Au lieu de fabriquer des clones consommateurs voués à avaler en série des objets, des images, des vitrines, des produits politiciens ou matériels formatés, simplistes et insipides, on pourrait construire des formes d’auto-éducation, d’art, de formations, de pratiques concrètes facilitant l’autonomie, l’esprit critique, la connaissance d’idées diverses.
Tout ceci, et sans doute plein d’autres choses encore, aideraient à l’émergence d’humains libres et responsables qui n’auraient pas besoin de flics partout, qui n’en voudraient surtout pas.
Une attention à la résolution des conflits (comme dans les sociétés matriarcales) et à l’épanouissement complet des personnes limiterait aussi les brutalités inter-individuelles.
Pour le reste, des formes d’autodéfense collective, de veille et de justice locales, contrôlées démocratiquement et directement permettraient de faire face aux problèmes résiduels. Un grand champ de réflexion et d’expérimentation est ouvert.
Pour les conflits politiques (qui seraient moins profonds dans des sociétés libérés de la civilisation capitaliste et d’autres formes de mise en compétition totale des êtres) il y aurait divers lieux et mécanismes démocratiques permettant de concilier les avis divergents. Les décisions et options se prendraient dans l’imperfection et les équilibres précaires, sans écraser les minorités ni laisser tout pouvoir à un président sur son trône qui met tout le monde d’accord par son autoritarisme et la répression policière.
Dans le cadre existant, les brutalités policières ne peuvent pas vraiment s’estomper, elles sont nécessaires à la civilisation capitaliste et à ses Etats pour maintenir leur empire par la force et la terreur.
Dans les systèmes ultra-capitalistes, poussés à l’extrême dans les régimes autoritaires tels que le macronisme, les flics, les prisons et la répression en générale remplacent les restes des imparfaits systèmes de protection sociale, de service public, de biens communs, de redistribution et de « dialogue ».
Le « pater-mater-nalisme » étatiste et patronale est supplanté par la matraque et la surveillance, tandis que les problèmes sociaux structurels du à l’absence de démocratie et au capitalisme sont réduits à des choix et tares individuels, il s’agit de culpabiliser et soumettre davantage les plus pauvres et les inadapté.e.s au lieu d’inviter à des voix d’émancipation et d’autogestion collective.
Les formes d’auto-organisation collective en partie indépendantes de l’Etat et du Capital portée par les gauches (sécurité sociale, assurance chômage, retraites...) sont démolies méthodiquement par les intérêts et lobbies capitalistes.
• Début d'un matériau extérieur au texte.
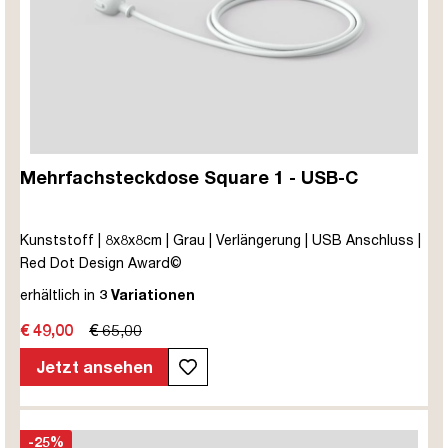
Mehrfachsteckdose Square 1 - USB-C
Kunststoff | 8x8x8cm | Grau | Verlängerung | USB Anschluss |
Red Dot Design Award©
erhältlich in
3 Variationen
€ 49,00
€ 65,00
Jetzt ansehen
-25%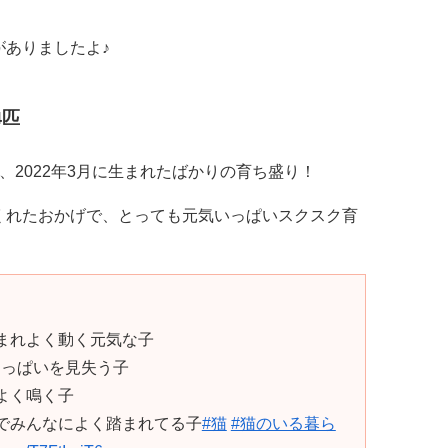
がありましたよ♪
4匹
、2022年3月に生まれたばかりの育ち盛り！
くれたおかげで、とっても元気いっぱいスクスク育
生まれよく動く元気な子
おっぱいを見失う子
よく鳴く子
んでみんなによく踏まれてる子
#猫
#猫のいる暮ら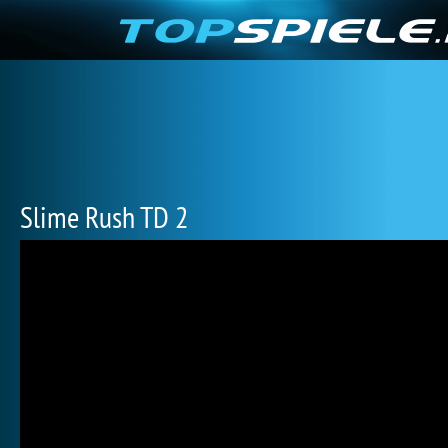
Slime Rush TD 2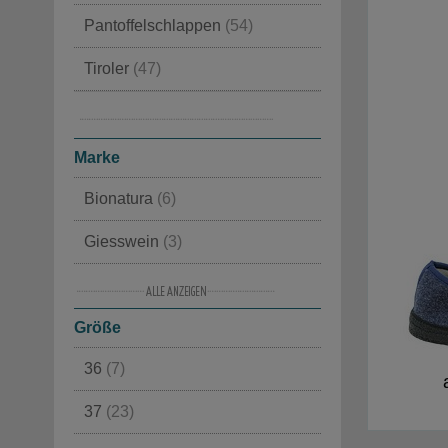
Pantoffelschlappen
(54)
Tiroler
(47)
Klassische
(40)
Orthopädische Schlappen
(39)
Marke
Bionatura
(6)
Giesswein
(3)
Haflinger
(4)
Größe
Haunold
(2)
36
(7)
Loewenweiss
(12)
37
(23)
Orthopant
(6)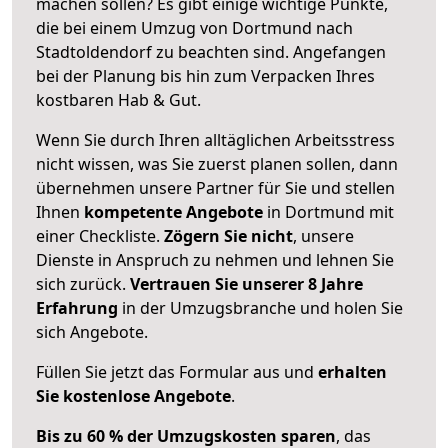
machen sollen? Es gibt einige wichtige Punkte,
die bei einem Umzug von Dortmund nach
Stadtoldendorf zu beachten sind.
Angefangen
bei der Planung bis hin zum Verpacken Ihres
kostbaren Hab & Gut.
Wenn Sie durch Ihren alltäglichen Arbeitsstress
nicht wissen, was Sie zuerst planen sollen, dann
übernehmen unsere Partner für Sie und stellen
Ihnen
kompetente Angebote
in Dortmund mit
einer Checkliste.
Zögern Sie nicht
, unsere
Dienste in Anspruch zu nehmen und lehnen Sie
sich zurück.
Vertrauen Sie unserer 8 Jahre
Erfahrung
in der Umzugsbranche und holen Sie
sich Angebote.
Füllen Sie jetzt das Formular aus und
erhalten
Sie kostenlose Angebote
.
Bis zu 60 % der Umzugskosten sparen
, das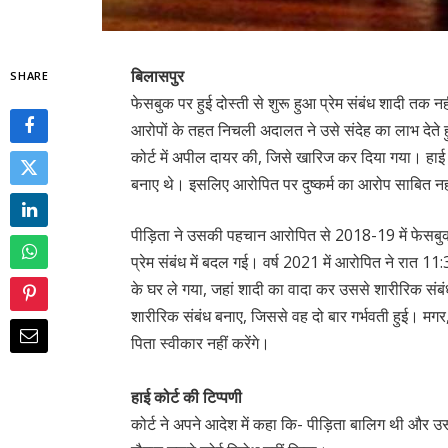
बिलासपुर
SHARE
फेसबुक पर हुई दोस्ती से शुरू हुआ प्रेम संबंध शादी तक 
आरोपों के तहत निचली अदालत ने उसे संदेह का लाभ देते 
कोर्ट में अपील दायर की, जिसे खारिज कर दिया गया। हाई
बनाए थे। इसलिए आरोपित पर दुष्कर्म का आरोप साबित नह
पीड़िता ने उसकी पहचान आरोपित से 2018-19 में फेसबुक क
प्रेम संबंध में बदल गई। वर्ष 2021 में आरोपित ने रात
के घर ले गया, जहां शादी का वादा कर उससे शारीरिक सं
शारीरिक संबंध बनाए, जिससे वह दो बार गर्भवती हुई। मग
पिता स्वीकार नहीं करेंगे।
हाई कोर्ट की टिप्पणी
कोर्ट ने अपने आदेश में कहा कि- पीड़िता बालिग थी और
Ces formes « de gauche » sont souvent trop centralisées, bureaucratiques, lourdes, mais au moins elles tentent autre chose que le bête égoïsme individuel érigé en valeur suprême et unique.
Au delà des forces de l’ordre, c’est tout un système policier qui pose problème. On n’est pas seulement fliqué par les milices du Capital en uniforme, nous sommes traqués et enregistrés sur les plateformes internet, dans les grands magasins, dans les systèmes informatiques croisés des administrations étatiques, par des polices privées, via les téléphones et les passes électroniques...
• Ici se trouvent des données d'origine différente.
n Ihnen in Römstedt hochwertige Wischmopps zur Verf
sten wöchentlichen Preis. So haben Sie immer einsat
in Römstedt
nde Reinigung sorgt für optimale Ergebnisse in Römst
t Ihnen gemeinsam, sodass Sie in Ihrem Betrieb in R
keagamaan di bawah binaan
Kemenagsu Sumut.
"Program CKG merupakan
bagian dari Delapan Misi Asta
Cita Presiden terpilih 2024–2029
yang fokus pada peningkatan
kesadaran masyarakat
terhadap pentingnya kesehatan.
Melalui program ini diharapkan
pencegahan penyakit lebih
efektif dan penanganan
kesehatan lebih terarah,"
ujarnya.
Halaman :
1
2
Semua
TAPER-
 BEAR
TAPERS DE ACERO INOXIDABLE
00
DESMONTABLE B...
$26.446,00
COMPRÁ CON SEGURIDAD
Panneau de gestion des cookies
Les injonctions à rester dans le rang se diffusent insidieusement de partout : école, merdias, pub, produits culturels de masse, émissions télé..., directement via des normes de comportements, indirectement via règles et structures sociales qui obligent ou font glisser vers certaines manières d’être utiles au système en place.
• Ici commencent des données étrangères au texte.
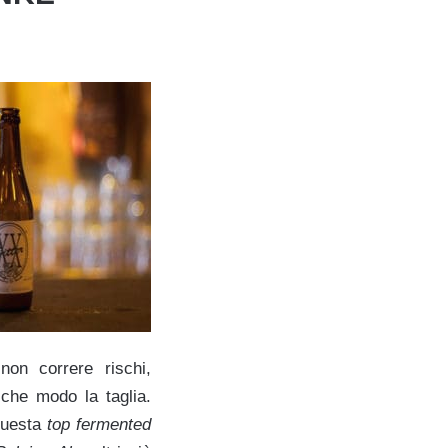
non correre rischi,
lche modo la taglia.
 questa
top fermented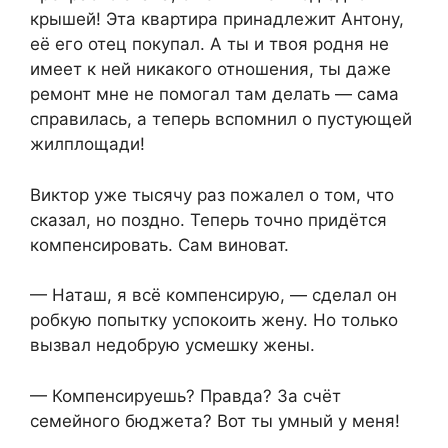
крышей! Эта квартира принадлежит Антону,
её его отец покупал. А ты и твоя родня не
имеет к ней никакого отношения, ты даже
ремонт мне не помогал там делать — сама
справилась, а теперь вспомнил о пустующей
жилплощади!
Виктор уже тысячу раз пожалел о том, что
сказал, но поздно. Теперь точно придётся
компенсировать. Сам виноват.
— Наташ, я всё компенсирую, — сделал он
робкую попытку успокоить жену. Но только
вызвал недобрую усмешку жены.
— Компенсируешь? Правда? За счёт
семейного бюджета? Вот ты умный у меня!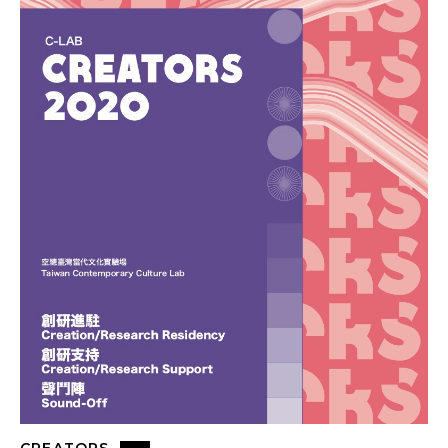
CREATORS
Une société génère toujours un auto-contrôle et des normes culturelles entourant les personnes, c’est inhérent à la vie collective, le tout est que ces orientations soient connues, conscientes, décidées et ratifiées par les populations, qu’elles soient de préférence émancipatrices (plutôt que fabriquer des termitières) et laissent de réelles libertés d’agir, de choix et de responsabilité aux gens.
L’abolition de la police est un combat difficile, qui, comme les autres, ne peut pas véritablement aboutir isolément. Tout est lié dans le système en place.
L’abolition du système policier est indissociable du problème de l’Etat, de quelle société on veut, de la démocratie, du capitalisme, des classes sociales...
En attendant, il est sans doute possible de réduire le nombre de flics, leurs armes, leur impunité et leurs prérogatives.
A. - juin 2020
(une version plus courte de cet article a été publiée dans le numéro 14 du journal Ricochets papier)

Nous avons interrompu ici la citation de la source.